North Las Vegas and unincorporated Clark
Start with RNDC or HELP weatherization, RTSNV, and Nevada 211. Clark County housing fund pages are usually not the direct repair intake for homeowners.
Reno city limits
Start with the City of Reno homeowner resources page and RTNNV. Ask about Neighborhood Renewal or Older Adults Home Modification.
Washoe or Carson outside Reno city
Start with RTNNV and the CSA weatherization office. Those are often more useful than a general grant search.
Rural counties
Start with USDA Section 504, the right weatherization office, and Nevada Care Connection if caregiving or disability is part of the problem.

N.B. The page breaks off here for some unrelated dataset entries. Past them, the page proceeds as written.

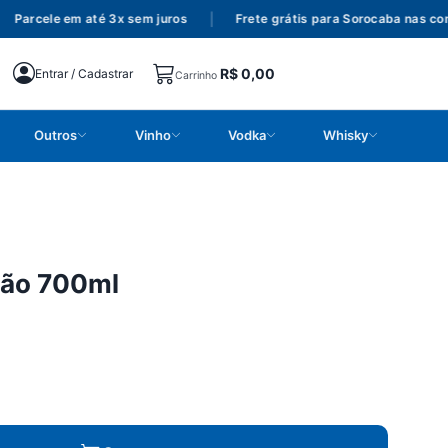
arcele em até 3x sem juros
|
Frete grátis para Sorocaba nas comp
R$
0,00
Entrar / Cadastrar
Carrinho
Outros
Vinho
Vodka
Whisky
ção 700ml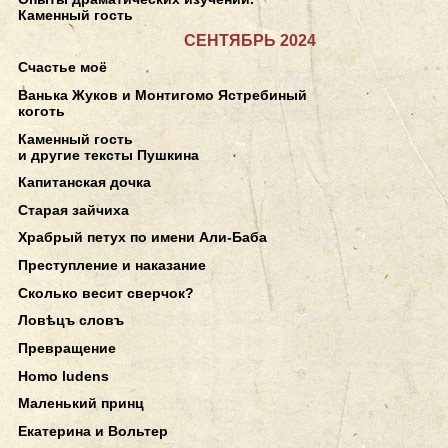
Каменный гость
СЕНТЯБРЬ 2024
Счастье моё
Ванька Жуков и Монтигомо Ястребиный
коготь
Каменный гость
и другие тексты Пушкина
Капитанская дочка
Старая зайчиха
Храбрый петух по имени Али-Баба
Преступление и наказание
Сколько весит сверчок?
Ловѣцъ словъ
Превращение
Homo ludens
Маленький принц
Екатерина и Вольтер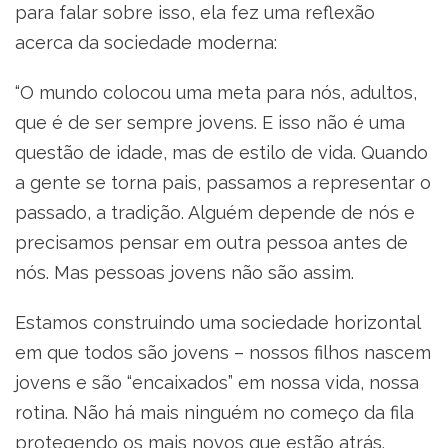
para falar sobre isso, ela fez uma reflexão
acerca da sociedade moderna:
“O mundo colocou uma meta para nós, adultos,
que é de ser sempre jovens. E isso não é uma
questão de idade, mas de estilo de vida. Quando
a gente se torna pais, passamos a representar o
passado, a tradição. Alguém depende de nós e
precisamos pensar em outra pessoa antes de
nós. Mas pessoas jovens não são assim.
Estamos construindo uma sociedade horizontal
em que todos são jovens – nossos filhos nascem
jovens e são “encaixados” em nossa vida, nossa
rotina. Não há mais ninguém no começo da fila
protegendo os mais novos que estão atrás.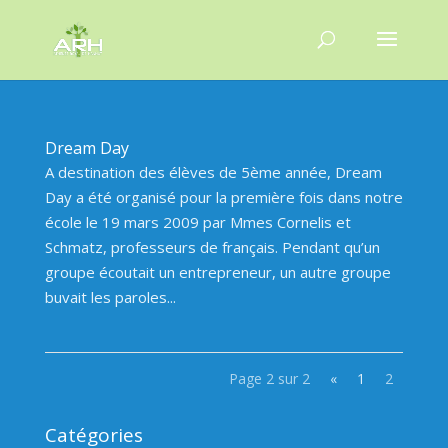
Dream Day
A destination des élèves de 5ème année, Dream
Day a été organisé pour la première fois dans notre
école le 19 mars 2009 par Mmes Cornelis et
Schmatz, professeurs de français. Pendant qu’un
groupe écoutait un entrepreneur, un autre groupe
buvait les paroles...
Page 2 sur 2
«
1
2
Catégories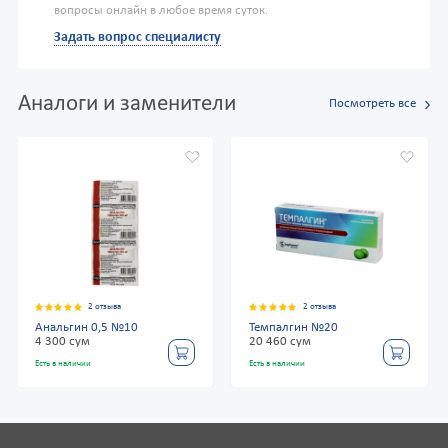
вопросы онлайн в любое время суток.
Задать вопрос специалисту
Аналоги и заменители
Посмотреть все
2 отзыва
2 отзыва
Анальгин 0,5 №10
Темпалгин №20
4 300 сум
20 460 сум
Есть в наличии
Есть в наличии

Inside Las Vegas city limits, use the city page before you call around
The City of Las Vegas has a direct public page for homeowner repair and home-modification help. The city says SHIFT may provide funding and technical assistance to repair homes, remove health and safety hazards, and fix code issues. The same page describes Housing Rehabilitation for critical repairs tied to health, safety, and energy conservation.
For older adults, this can be a much better fit than a full rehab request. The city says its Older Adults Home Modification Program may provide up to $5,000 in low-barrier modifications for residents age 62 or older with household income at or below 80% of AMI. The page lists grab bars, comfort-height toilets, tub changes, temporary ramps, handrails, accessible faucets, and trip-hazard fixes as examples.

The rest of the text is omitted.